**TO DO**
The answer must be a single number: the count of lines in these records that hold "Cookies".

**DATA LISTING**

--------------------

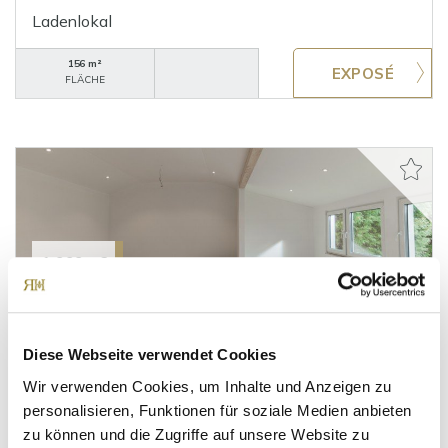
Ladenlokal
156 m²
FLÄCHE
1.000,- €
München
***VERMIETET***KLEIN-FEIN-MEIN! Elegante
Diese Webseite verwendet Cookies
Fläche - freistehendes Gebäude - modern und
Wir verwenden Cookies, um Inhalte und Anzeigen zu
ruhig!
personalisieren, Funktionen für soziale Medien anbieten
Bürofläche
zu können und die Zugriffe auf unsere Website zu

--------------------

**RESPONSE TO THIS TASK**
2